Max Stirner (1806-1856) est aux côtés de Ludwig Feuerbach et de Bruno Bauer (1809-1882) le second grand « hégélien de gauche », c’est-à-dire les disciples de la pensée de G.W. Hegel assumant le progressisme, la critique radicale de la religion.

Mais si Ludwig Feuerbach pave la voie à Karl Marx et Friedrich Engels, Max Stirner pave la voie à l’anarchisme. Son œuvre la plus célèbre, L’Unique et sa propriété (1844), est une attaque contre Ludwig Feuerbach.

Max Stirner considère qu’en défendant la nature, Ludwig Feuerbach ne peut pas se passer de Dieu : sa pensée serait finalement religieuse malgré lui.

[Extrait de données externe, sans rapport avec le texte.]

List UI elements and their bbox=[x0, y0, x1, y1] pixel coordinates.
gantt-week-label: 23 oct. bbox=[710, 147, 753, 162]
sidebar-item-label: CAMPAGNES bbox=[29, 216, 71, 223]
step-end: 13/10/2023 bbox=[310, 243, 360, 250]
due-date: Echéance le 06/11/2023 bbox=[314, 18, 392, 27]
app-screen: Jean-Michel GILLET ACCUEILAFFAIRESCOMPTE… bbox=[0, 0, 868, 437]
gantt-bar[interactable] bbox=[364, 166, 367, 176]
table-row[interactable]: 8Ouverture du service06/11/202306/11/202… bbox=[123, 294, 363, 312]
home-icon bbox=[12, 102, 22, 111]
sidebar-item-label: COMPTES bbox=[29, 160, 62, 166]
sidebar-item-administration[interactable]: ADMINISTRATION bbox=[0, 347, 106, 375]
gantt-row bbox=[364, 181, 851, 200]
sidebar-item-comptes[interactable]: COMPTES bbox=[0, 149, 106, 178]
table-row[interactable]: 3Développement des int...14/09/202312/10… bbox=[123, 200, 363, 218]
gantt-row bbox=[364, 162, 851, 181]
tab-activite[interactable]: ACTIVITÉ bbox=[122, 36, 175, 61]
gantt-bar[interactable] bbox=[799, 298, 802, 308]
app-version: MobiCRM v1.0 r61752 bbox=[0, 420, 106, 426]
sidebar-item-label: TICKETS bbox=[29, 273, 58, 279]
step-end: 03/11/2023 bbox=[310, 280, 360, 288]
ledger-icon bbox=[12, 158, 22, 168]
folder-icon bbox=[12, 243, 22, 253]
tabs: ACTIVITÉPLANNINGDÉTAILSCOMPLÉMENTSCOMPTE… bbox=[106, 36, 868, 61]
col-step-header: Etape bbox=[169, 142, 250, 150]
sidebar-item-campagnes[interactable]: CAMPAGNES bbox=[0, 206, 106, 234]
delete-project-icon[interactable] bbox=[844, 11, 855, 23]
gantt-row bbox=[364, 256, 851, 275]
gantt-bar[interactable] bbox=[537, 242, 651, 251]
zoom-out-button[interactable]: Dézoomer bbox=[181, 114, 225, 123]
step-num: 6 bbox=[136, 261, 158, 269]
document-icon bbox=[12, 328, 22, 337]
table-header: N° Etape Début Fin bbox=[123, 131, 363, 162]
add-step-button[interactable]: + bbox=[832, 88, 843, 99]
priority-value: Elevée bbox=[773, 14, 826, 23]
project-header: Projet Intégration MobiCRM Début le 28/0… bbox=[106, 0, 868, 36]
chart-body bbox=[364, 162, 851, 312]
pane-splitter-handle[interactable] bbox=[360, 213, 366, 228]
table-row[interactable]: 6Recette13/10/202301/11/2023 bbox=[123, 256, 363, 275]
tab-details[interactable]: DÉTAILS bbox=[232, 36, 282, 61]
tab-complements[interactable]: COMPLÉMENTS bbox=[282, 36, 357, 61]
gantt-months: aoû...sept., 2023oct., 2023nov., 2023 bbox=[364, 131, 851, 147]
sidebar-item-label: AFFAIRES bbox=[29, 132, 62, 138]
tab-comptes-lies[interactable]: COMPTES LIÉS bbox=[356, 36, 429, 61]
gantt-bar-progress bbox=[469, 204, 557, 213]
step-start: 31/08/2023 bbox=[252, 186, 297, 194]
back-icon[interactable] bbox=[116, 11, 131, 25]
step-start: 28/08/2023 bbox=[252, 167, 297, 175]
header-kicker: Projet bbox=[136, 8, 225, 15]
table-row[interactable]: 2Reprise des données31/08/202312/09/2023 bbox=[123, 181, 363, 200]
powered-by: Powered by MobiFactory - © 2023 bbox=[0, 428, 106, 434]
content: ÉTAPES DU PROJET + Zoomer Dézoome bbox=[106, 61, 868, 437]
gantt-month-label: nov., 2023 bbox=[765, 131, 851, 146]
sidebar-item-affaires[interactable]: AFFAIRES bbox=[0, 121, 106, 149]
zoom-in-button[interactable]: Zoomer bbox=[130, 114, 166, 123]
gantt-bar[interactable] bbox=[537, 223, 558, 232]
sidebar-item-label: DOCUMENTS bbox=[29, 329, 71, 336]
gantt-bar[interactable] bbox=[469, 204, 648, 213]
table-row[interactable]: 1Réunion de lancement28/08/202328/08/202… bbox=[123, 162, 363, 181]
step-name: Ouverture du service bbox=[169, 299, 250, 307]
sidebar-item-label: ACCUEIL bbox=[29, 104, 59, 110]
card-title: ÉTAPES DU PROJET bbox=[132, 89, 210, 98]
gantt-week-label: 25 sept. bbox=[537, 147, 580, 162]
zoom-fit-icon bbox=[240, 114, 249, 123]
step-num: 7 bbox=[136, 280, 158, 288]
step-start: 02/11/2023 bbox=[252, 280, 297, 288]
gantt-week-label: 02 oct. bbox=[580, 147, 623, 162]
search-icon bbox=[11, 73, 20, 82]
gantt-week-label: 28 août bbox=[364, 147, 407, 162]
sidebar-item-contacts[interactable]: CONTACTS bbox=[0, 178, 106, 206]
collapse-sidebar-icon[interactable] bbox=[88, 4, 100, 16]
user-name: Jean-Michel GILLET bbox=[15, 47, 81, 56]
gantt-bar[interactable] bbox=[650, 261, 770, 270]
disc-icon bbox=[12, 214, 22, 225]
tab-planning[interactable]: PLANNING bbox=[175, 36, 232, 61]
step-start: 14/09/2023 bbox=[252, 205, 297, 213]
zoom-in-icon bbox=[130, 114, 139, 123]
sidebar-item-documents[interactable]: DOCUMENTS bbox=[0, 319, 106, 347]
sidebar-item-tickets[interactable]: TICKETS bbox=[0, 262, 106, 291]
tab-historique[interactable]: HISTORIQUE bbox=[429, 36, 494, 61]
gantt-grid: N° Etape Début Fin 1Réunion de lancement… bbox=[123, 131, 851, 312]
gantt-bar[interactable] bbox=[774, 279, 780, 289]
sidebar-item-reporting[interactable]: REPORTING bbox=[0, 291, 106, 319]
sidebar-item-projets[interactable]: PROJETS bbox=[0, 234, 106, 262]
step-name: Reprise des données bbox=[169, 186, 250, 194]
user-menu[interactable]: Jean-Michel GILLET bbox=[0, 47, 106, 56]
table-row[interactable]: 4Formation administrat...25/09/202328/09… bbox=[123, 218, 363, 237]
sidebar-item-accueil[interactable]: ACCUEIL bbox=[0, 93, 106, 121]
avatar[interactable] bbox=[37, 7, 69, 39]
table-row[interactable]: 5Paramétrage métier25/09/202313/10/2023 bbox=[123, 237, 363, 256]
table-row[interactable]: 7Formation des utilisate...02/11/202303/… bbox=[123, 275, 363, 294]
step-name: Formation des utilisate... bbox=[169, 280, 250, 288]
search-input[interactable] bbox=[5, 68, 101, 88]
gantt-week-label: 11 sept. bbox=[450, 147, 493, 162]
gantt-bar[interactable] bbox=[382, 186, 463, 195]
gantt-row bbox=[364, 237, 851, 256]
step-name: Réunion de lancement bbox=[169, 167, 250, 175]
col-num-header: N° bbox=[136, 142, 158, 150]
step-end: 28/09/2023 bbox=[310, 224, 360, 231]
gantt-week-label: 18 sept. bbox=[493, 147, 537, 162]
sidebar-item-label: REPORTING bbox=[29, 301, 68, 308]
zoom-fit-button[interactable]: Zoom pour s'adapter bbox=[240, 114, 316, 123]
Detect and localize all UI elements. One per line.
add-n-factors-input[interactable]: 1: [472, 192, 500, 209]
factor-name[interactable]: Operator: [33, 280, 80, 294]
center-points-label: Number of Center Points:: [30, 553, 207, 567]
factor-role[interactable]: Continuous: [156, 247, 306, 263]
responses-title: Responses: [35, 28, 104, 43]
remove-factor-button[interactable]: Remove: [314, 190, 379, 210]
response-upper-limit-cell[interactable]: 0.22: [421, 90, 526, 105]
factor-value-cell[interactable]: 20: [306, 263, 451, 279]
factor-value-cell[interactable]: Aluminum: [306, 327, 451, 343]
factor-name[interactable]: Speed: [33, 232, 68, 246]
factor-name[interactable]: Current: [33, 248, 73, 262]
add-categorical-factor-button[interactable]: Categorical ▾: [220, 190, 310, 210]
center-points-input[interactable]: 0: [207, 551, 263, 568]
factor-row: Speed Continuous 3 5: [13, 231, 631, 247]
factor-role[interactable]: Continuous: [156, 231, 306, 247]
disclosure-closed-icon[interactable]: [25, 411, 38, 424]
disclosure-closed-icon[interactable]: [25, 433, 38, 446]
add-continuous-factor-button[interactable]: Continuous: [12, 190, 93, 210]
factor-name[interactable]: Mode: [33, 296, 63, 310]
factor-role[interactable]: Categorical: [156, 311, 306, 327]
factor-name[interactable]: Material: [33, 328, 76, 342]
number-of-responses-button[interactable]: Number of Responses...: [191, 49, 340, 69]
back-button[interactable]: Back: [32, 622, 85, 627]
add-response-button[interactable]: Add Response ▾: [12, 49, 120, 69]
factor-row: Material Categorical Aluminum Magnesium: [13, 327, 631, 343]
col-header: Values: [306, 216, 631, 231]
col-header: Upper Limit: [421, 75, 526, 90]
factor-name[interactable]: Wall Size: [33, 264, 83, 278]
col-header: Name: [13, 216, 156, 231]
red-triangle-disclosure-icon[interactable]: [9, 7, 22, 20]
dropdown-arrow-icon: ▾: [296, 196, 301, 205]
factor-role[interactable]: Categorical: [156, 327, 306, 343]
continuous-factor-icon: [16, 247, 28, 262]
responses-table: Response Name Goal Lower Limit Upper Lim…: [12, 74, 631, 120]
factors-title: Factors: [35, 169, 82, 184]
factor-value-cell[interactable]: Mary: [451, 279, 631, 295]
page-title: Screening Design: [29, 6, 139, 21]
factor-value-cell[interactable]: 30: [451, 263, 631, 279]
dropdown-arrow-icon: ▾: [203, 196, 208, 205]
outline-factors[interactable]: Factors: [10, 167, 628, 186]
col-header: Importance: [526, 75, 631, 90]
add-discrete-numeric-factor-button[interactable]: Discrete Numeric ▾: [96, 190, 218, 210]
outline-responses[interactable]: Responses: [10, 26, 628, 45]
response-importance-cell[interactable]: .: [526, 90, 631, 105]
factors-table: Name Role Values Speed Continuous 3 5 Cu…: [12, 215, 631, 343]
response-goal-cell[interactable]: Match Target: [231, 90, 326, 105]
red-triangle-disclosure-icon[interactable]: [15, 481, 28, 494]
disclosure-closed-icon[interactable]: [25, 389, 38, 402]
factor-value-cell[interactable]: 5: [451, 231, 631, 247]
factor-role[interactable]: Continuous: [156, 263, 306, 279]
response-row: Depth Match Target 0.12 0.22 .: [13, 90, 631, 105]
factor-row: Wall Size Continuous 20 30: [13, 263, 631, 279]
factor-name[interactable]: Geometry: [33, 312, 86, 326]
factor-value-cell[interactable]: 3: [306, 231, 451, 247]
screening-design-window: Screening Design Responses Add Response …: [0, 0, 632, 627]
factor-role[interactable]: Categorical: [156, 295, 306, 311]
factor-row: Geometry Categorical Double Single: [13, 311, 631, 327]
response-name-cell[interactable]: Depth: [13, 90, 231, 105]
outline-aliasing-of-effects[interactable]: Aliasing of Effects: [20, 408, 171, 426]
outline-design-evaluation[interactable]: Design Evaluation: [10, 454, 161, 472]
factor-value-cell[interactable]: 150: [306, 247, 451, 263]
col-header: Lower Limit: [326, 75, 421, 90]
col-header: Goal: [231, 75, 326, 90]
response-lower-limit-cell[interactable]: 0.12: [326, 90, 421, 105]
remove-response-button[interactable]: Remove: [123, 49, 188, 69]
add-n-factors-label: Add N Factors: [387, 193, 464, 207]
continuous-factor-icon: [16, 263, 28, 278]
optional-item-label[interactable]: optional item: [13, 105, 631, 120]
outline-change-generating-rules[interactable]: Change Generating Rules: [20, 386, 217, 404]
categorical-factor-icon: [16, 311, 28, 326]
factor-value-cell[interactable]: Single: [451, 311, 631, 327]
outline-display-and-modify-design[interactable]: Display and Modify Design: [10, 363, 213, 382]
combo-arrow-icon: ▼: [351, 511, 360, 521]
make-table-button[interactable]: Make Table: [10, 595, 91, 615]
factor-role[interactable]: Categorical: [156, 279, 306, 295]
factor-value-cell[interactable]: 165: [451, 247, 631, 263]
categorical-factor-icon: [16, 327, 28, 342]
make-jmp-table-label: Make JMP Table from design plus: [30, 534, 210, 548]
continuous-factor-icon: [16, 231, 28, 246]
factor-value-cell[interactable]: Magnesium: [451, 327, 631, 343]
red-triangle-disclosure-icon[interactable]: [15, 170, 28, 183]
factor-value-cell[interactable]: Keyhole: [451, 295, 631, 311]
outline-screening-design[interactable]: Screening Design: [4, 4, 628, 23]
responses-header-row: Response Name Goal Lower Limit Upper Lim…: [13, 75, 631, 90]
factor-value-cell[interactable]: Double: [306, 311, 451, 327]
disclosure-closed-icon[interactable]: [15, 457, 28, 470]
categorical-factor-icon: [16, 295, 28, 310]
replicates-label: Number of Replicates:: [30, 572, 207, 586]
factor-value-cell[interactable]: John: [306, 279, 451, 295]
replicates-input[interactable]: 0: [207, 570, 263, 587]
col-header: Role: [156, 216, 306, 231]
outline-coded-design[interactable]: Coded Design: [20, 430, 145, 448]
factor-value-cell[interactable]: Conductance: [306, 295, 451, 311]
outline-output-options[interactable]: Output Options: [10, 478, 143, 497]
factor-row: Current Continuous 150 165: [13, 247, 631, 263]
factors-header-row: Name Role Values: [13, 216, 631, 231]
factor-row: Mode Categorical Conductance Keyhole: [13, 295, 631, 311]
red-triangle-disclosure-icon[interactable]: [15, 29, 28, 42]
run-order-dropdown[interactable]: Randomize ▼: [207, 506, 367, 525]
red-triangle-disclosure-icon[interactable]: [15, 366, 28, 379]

Max Stirner est en fait un individualiste, il n’a que faire d’une division entre l’individu « limité » et sa conscience qui comprend l’universel. Ce qu’il critique chez Ludwig Feuerbach, c’est sa tentative de faire de l’être humain à la fois un individu et à la fois une composante d’un grand « tout » qui serait la nature.

A ses yeux, cela nuit à l’individu, à sa dignité, à son affirmation la plus complète. Si on connaît les philosophies d’Avicenne et d’Averroès, on voit bien que Max Stirner affirme que l’individu « pense » et qu’il n’y a pas de dimension universelle (ou unique) dans la pensée des humains.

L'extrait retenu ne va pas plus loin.